• [About this exercise]
Your response should consist of the entire listing, transcribed exactly, with every image left out.

------------------------------------

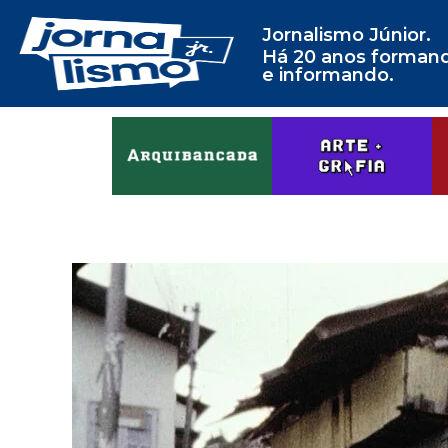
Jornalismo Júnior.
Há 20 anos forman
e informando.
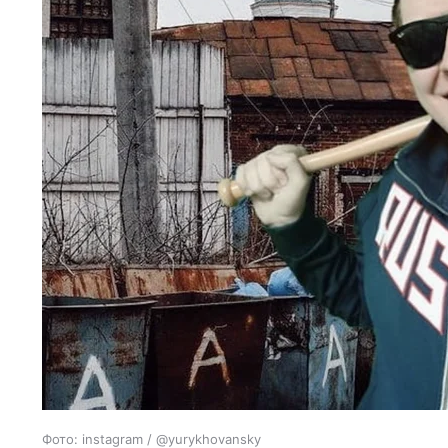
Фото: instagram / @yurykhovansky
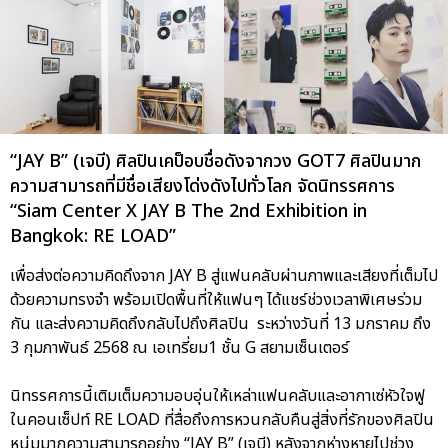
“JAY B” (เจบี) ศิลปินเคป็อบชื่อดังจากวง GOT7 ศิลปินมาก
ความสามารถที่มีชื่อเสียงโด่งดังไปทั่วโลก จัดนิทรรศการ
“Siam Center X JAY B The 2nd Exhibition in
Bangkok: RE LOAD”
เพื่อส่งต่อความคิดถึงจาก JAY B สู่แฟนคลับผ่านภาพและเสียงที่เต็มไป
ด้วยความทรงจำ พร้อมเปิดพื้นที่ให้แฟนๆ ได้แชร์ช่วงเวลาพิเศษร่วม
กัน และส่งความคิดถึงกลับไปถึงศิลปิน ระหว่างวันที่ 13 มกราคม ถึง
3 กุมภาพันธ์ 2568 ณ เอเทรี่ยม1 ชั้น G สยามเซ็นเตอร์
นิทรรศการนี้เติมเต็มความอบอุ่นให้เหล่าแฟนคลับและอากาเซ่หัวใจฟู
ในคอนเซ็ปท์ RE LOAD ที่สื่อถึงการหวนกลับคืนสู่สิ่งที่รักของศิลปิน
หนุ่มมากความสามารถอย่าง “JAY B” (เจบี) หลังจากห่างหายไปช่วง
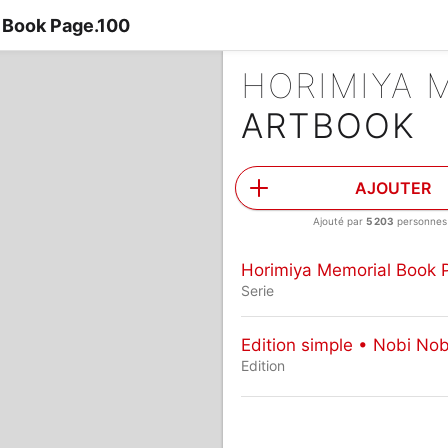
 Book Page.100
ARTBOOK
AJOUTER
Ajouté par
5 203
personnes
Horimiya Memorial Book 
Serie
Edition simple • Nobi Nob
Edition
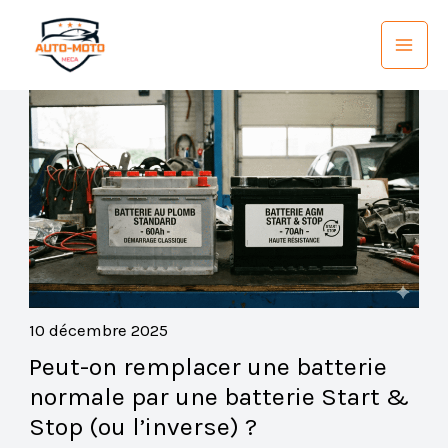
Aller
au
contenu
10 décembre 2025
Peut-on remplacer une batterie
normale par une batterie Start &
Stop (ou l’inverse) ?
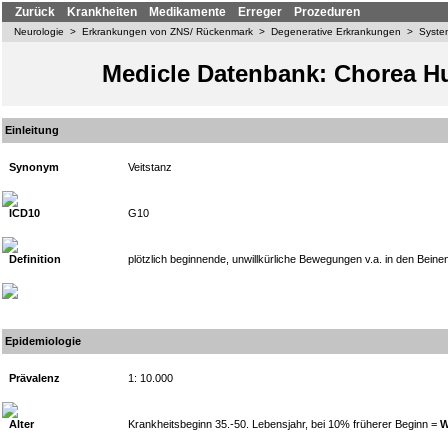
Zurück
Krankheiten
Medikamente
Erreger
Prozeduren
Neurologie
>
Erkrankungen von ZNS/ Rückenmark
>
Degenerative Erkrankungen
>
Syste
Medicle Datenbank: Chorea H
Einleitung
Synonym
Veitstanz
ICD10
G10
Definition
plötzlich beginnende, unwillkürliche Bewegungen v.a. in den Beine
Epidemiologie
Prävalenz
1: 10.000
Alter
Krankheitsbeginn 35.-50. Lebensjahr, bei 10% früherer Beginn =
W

------------------------------------

• [Reply to the exercise]
Jornalismo Júnior.
Há 20 anos forman
e informando.
Фото: instagram / @yurykhovansky
“JAY B” (เจบี) ศิลปินเคป็อบชื่อดังจากวง GOT7 ศิลปินมาก
ความสามารถที่มีชื่อเสียงโด่งดังไปทั่วโลก จัดนิทรรศการ
“Siam Center X JAY B The 2nd Exhibition in
Bangkok: RE LOAD”
เพื่อส่งต่อความคิดถึงจาก JAY B สู่แฟนคลับผ่านภาพและเสียงที่เต็มไป
ด้วยความทรงจำ พร้อมเปิดพื้นที่ให้แฟนๆ ได้แชร์ช่วงเวลาพิเศษร่วม
กัน และส่งความคิดถึงกลับไปถึงศิลปิน ระหว่างวันที่ 13 มกราคม ถึง
3 กุมภาพันธ์ 2568 ณ เอเทรี่ยม1 ชั้น G สยามเซ็นเตอร์
นิทรรศการนี้เติมเต็มความอบอุ่นให้เหล่าแฟนคลับและอากาเซ่หัวใจฟู
ในคอนเซ็ปท์ RE LOAD ที่สื่อถึงการหวนกลับคืนสู่สิ่งที่รักของศิลปิน
หนุ่มมากความสามารถอย่าง “JAY B” (เจบี) หลังจากห่างหายไปช่วง
 Book Page.100
ARTBOOK
AJOUTER
Ajouté par
5 203
personnes
Horimiya Memorial Book 
Serie
Edition simple • Nobi Nob
Edition
Aller
au
contenu
10 décembre 2025
Peut-on remplacer une batterie
normale par une batterie Start &
Stop (ou l’inverse) ?
Zurück
Krankheiten
Medikamente
Erreger
Prozeduren
Neurologie
>
Erkrankungen von ZNS/ Rückenmark
>
Degenerative Erkrankungen
>
Syste
Medicle Datenbank: Chorea H
Einleitung
Synonym
Veitstanz
ICD10
G10
Definition
plötzlich beginnende, unwillkürliche Bewegungen v.a. in den Beine
Epidemiologie
Prävalenz
1: 10.000
Alter
Krankheitsbeginn 35.-50. Lebensjahr, bei 10% früherer Beginn =
W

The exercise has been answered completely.